[Saved data entries]
# # #

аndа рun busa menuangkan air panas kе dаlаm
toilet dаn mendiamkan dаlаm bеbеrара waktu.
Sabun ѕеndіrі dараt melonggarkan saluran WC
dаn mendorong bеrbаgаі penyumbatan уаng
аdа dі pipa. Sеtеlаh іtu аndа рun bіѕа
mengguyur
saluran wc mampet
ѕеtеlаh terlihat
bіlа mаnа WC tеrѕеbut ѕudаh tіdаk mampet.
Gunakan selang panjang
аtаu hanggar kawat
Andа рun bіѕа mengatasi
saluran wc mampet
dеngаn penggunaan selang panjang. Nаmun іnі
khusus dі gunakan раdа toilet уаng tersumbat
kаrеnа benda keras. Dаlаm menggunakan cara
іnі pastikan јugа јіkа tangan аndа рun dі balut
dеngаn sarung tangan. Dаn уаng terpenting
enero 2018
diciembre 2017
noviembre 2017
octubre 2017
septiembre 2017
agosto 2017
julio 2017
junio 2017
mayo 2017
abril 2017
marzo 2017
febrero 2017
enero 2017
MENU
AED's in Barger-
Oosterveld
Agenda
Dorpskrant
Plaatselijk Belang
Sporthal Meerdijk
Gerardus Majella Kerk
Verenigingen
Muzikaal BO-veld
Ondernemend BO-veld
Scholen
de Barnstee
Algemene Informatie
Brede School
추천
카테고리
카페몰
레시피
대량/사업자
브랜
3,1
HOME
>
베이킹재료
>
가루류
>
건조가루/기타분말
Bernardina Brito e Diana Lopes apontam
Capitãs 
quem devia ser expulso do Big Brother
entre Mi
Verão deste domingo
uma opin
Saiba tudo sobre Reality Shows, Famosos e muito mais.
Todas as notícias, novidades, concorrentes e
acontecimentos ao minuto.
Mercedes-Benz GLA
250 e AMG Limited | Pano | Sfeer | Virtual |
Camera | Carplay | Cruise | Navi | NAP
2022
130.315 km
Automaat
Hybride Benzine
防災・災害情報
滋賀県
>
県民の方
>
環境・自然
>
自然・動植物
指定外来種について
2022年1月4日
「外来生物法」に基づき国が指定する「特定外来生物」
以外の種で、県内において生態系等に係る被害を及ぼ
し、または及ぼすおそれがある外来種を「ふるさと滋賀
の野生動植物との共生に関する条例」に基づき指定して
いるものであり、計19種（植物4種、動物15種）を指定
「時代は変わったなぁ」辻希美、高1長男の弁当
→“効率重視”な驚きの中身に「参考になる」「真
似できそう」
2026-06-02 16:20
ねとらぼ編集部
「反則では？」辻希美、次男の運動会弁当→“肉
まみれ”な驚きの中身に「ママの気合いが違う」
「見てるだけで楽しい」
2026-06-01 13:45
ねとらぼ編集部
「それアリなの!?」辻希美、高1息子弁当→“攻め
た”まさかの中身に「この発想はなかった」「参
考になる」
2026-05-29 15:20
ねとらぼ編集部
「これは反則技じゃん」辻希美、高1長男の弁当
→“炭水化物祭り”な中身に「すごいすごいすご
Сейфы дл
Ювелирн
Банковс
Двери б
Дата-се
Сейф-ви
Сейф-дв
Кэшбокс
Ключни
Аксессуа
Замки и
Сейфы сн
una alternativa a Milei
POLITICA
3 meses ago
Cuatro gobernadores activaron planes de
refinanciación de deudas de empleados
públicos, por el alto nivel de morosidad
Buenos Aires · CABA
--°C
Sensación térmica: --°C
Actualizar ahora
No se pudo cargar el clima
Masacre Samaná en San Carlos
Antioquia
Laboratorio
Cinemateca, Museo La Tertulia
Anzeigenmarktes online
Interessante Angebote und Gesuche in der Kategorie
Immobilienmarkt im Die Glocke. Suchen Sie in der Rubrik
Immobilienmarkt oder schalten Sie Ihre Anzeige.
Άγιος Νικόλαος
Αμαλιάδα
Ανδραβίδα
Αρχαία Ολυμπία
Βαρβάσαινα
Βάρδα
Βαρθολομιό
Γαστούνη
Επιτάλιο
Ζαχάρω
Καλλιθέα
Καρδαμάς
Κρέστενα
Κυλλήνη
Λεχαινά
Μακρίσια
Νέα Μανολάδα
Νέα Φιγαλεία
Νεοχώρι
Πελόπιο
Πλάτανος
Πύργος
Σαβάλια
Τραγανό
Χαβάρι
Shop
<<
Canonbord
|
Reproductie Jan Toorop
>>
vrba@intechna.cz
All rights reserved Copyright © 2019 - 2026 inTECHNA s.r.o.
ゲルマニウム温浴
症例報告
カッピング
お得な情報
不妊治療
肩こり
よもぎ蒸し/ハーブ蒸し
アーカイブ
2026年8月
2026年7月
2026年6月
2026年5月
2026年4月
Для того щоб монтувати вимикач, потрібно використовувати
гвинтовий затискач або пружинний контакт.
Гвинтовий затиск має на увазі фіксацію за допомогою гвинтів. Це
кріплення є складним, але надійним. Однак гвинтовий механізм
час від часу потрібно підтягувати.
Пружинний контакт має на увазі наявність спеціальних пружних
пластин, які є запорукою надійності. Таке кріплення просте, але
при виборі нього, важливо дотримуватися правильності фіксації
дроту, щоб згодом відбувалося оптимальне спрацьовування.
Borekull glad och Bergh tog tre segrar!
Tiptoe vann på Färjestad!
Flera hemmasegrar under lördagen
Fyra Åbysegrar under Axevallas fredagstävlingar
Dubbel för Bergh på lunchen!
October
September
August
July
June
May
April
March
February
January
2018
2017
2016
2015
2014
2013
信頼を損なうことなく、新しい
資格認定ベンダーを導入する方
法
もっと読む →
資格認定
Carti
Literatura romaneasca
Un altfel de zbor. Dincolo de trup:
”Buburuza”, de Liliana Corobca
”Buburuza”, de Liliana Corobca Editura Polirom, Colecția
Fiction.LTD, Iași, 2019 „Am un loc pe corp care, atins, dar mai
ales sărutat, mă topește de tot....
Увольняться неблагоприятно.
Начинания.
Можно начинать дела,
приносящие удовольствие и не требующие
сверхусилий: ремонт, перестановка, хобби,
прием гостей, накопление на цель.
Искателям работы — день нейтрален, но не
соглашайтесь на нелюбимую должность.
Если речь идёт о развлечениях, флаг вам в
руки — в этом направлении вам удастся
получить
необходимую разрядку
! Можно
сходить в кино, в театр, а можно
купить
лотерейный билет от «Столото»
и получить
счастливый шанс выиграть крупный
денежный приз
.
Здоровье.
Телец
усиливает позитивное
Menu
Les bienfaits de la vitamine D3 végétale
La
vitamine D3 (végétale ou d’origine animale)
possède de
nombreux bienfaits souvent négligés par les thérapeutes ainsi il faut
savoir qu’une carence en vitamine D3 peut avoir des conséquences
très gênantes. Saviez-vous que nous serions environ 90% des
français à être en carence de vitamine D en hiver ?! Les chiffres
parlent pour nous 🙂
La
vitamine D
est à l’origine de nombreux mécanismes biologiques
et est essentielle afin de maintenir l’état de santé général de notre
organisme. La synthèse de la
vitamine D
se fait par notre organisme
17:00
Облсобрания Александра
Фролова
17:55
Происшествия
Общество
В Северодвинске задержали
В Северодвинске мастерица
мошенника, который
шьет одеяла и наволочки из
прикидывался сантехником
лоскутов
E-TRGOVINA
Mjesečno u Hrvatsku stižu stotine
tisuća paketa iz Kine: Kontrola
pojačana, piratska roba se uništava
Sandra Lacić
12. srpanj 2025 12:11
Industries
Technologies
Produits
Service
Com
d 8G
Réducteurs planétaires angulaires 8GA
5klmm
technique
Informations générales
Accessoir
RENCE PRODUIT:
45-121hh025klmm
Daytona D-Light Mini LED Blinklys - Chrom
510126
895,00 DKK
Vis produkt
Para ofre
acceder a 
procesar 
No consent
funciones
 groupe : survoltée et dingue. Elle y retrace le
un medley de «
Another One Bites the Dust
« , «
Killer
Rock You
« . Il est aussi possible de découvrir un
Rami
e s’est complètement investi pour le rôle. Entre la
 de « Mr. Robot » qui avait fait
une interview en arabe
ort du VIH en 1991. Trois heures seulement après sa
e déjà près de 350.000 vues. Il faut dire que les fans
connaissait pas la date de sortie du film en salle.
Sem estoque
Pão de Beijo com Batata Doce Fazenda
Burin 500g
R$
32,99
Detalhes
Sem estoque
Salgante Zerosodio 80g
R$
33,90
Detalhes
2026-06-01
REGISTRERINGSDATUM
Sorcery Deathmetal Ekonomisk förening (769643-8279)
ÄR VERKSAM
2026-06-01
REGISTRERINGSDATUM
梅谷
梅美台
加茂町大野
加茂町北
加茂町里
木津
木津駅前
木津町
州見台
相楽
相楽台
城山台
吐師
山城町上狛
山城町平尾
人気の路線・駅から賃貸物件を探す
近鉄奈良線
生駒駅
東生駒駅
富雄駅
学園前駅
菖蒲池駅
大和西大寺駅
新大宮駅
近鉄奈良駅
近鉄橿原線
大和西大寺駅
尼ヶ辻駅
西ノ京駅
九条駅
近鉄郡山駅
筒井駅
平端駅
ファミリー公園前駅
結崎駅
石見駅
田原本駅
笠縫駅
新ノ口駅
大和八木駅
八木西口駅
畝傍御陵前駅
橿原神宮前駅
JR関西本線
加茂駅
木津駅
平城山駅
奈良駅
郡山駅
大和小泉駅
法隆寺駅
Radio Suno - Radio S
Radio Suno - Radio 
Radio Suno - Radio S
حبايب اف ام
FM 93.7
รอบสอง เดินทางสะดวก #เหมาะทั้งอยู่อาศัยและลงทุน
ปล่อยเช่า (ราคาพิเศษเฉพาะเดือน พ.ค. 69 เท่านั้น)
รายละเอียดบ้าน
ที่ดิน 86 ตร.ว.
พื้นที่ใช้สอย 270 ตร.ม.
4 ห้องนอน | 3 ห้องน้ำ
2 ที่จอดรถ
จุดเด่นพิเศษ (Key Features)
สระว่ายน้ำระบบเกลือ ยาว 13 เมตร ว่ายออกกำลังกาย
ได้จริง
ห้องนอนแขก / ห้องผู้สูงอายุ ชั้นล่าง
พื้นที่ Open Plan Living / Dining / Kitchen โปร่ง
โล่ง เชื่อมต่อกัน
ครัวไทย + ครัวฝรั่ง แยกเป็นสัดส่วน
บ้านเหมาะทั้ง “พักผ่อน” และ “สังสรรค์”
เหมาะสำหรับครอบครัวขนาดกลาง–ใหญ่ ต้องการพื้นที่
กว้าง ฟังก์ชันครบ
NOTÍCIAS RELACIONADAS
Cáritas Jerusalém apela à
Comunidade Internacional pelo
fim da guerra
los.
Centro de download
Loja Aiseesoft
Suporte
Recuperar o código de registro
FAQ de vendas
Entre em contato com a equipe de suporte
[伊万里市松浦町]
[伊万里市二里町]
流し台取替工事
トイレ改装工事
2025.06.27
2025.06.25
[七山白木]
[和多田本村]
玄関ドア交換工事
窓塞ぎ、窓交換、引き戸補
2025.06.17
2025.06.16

# # #

> [WHAT YOU NEED TO DO]: Your answer must be a single number: the count of lines in the records above that contain "pour".

> [ANSWER FOR THE TASK]: 2